Thursday, 1 Zulhijjah 1443 / 30 June 2022

Kembangkan Program Pemberdayaan

Rumah Amal Rintis Muallaf Care

Rabu 31 Oct 2018 18:52 WIB

Red: Agus Yulianto

Direktur Rumah Amal Muhammad Kamal Muzakki (kiri) menyampaikan paparan saat berkunjung ke Kantor Republika, Jakarta, Rabu (31/10).

Direktur Rumah Amal Muhammad Kamal Muzakki (kiri) menyampaikan paparan saat berkunjung ke Kantor Republika, Jakarta, Rabu (31/10).

Foto: Republika/Prayogi
Rumah amal juga membentuk tim khusus untuk menjalankan program muallaf care.

REPUBLIKA.CO.ID, JAKARTA -- Meski terbilang sebagai lembaga zakat baru, Rumah Amal telah membuktikan keseriusannya dalam pemberdayaan umat melalui program Muallaf Care. Walaupun program ini baru berjalan selama setahun terakhir, namun Rumah Amal telah berhasil mengislamkan dan membina puluhan muallaf. 

“Kita kerja sama dengan Masjid Lautze (masjid etnis Tionghoa) di Bandung. Jadi, di sana kita adakan pembinaan pembacaan syahadat dan pendalaman agama,” kata Direktur Rumah Amal, Muhammad Kamal Muzakki, saat berkunjung ke Republika.co.id, Rabu (31/10). 

Rumah amal juga membentuk tim khusus untuk menjalankan program muallaf care. Dimana tim akan mengurus segala keperluan program, mulai dari mendatangkan pengajar (ustad atau kyai), hingga menggelar kelas binaan mulai dari pembinaan tahsin, fikih dasar, diskusi agama dan lainnya. 

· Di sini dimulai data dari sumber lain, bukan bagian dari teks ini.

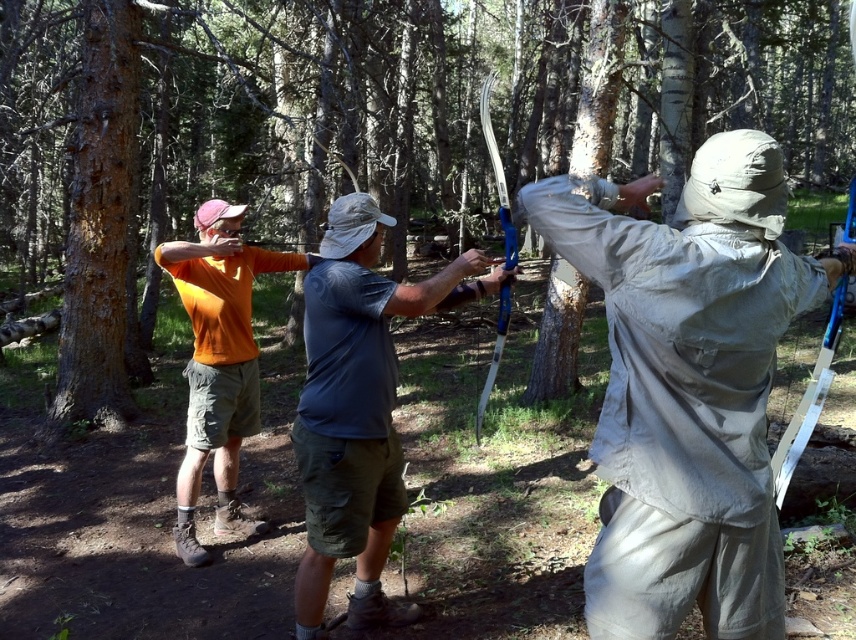 You are an archer standing at the brown rough tree at center and you want to shoot an arrow to the gray fabric shirt at center. The maximum distance your bow can shoot is 40 feet. Can you hit the target?

The brown rough tree at center and gray fabric shirt at center are 38.25 feet apart. Since the distance is less than the maximum range of 40 feet, the arrow can reach the target.

You are an archer aiming to hit a target placed at point A and point B in the forest. The coordinates for point A are point (305, 392) and for point B are point (194, 449). If you want to shoot the closer target first, which point should you aim for?

Point A is closer to the viewer than point B, so you should aim for point A first.

You are an archery instructor observing the group. You need to give instructions to the person wearing the orange cotton shirt at left and the khaki fabric jacket at center. Since you are facing the group, which person is on your left?

The orange cotton shirt at left is on your left because the khaki fabric jacket at center is positioned on the right side of orange cotton shirt at left, meaning from your perspective facing them, the orange cotton shirt at left would be to your left side. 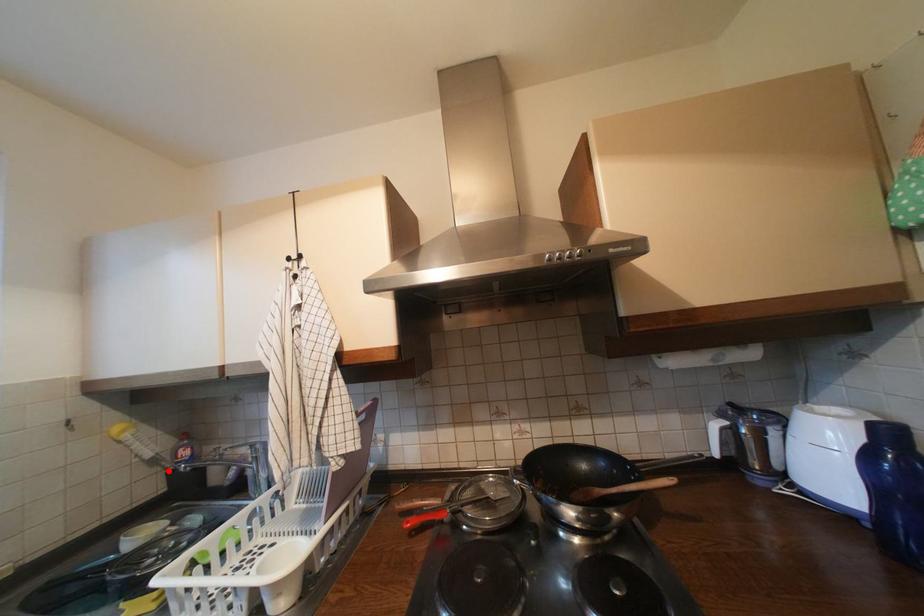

Rumah amal sendiri merupakan lembaga zakat berbasis kampus yang terdiri dari mahasiswa berbagai universitas di Bandung, lalu menetapkan diri sebagai lembaga zakat independen pada 2017 lalu. Sejak berdiri dibawah naungan Masjid Salman Institut Teknologi Bandung (ITB) 2007 silam, Rumah Amal memang memfokuskan diri pada pemberian beasiswa kepada anak-anak dhuafa. 

Beasiswa perintis, kata Kamal, adalah salah satu program unggulan, dimana Rumah Amal memberikan beasiswa kepada ratusan siswa setiap tahunnya. Melalui beasiswa perintis, rumah am memberikan bantuan berupa bimbingan gratis selama tujuh bulan bagi siswa yang membutuhkan.

Tahun ini, Rumah Amal memberikan keistimewaan dengan adanya beasiswa full bagi setiap peserta bimbingan yang mampu diterima di ITB. Menurut Kamal, hal ini yang membuat membeludaknya jumlah pendaftar. Tahun ini, lanjut dia, jumlah penerima beasiswa sudah melampaui target, baik mereka yang diterima di ITB maupun PTN lain. 

Sebenarnya, hal yang ditonjolkan dari program ini bukan nominal bantuan yang diberikan, tapi pembinaan yang kami berikan. Dengan harapan semangat mereka (calon penerima beasiswa) untuk melanjutkan pendidikan kembali terpacu meski dari latar belakang ekonomi yang rendah. 

“Selain itu masih banyak beasiswa lain, beasiswa imam muda. Di situ kita seleksi siswa yang bisa mengaji dengan baik dan memiliki pengetahuan agama yang bagus. Tapi beasiswa ini hanya dikhususkan bagi mahasiswa PTN aktif di Jawa Barat,” ujar dia. 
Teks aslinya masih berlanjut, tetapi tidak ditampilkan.